Taxing consumers regardless of impact

Photo illustration of Gov. Kathy Hochul

We are excited to announce that Jonathan Miller, who has long authored the most authoritative report on the residential real estate market, is partnering with The Real Deal. Below, you’ll find his Housing Notes column, which will now run on our site several times a week. In addition, Miller’s quarterly report for New York City, which he published through Douglas Elliman for more than three decades, will now be “The Real Deal report, prepared by Jonathan Miller.” Miller’s data venture, Streetmatrix, which provides hyperlocal data, will provide statistics to TRD Data subscribers.

— TRD editors

“Never ask a barber if you need a haircut”

This is an old Warren Buffett saying that I really love. The phrase was originally attributed to Daniel S. Greenberg, who wrote it in the November 1972 issue of the Saturday Review, but it went mainstream when Warren Buffett used it at Berkshire Hathaway’s 1994 annual meeting.

The Real Deal asked the real estate industry what the proposed tax on cash purchases over $1 million will do to real estate, and it elicited a predictable response (some call it common sense). The response by industry insiders is probably not so obvious to legislators.
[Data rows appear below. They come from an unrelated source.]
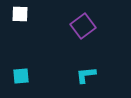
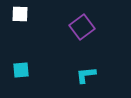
purple square: moved 1 px left, 1 px down
cyan square: moved 6 px up
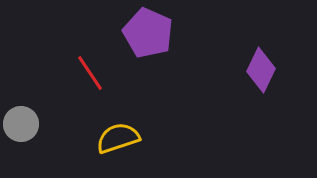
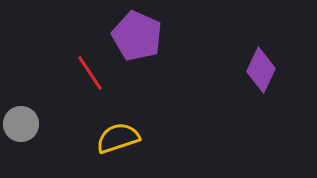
purple pentagon: moved 11 px left, 3 px down
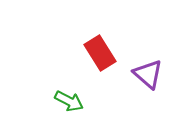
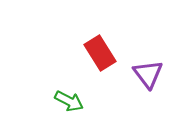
purple triangle: rotated 12 degrees clockwise
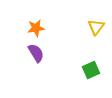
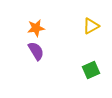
yellow triangle: moved 5 px left, 1 px up; rotated 24 degrees clockwise
purple semicircle: moved 2 px up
Because the U.S. is suffering a serious housing affordability crisis, adding more taxes across all price tranches will slow sales, and the real estate industry is a transactional business. I get it. And my pithy comment on Bloomberg for the same topic: New York Plans Tax on Homes Over $1 Million Purchased With Cash.

I continue to be amazed at how little these proposals anticipate the change in human behavior to avoid a new tax

I estimated that about 75 percent of Manhattan purchases are cash over the $1 million threshold, and that about $17.4 billion in cash purchases of properties were made in 2025.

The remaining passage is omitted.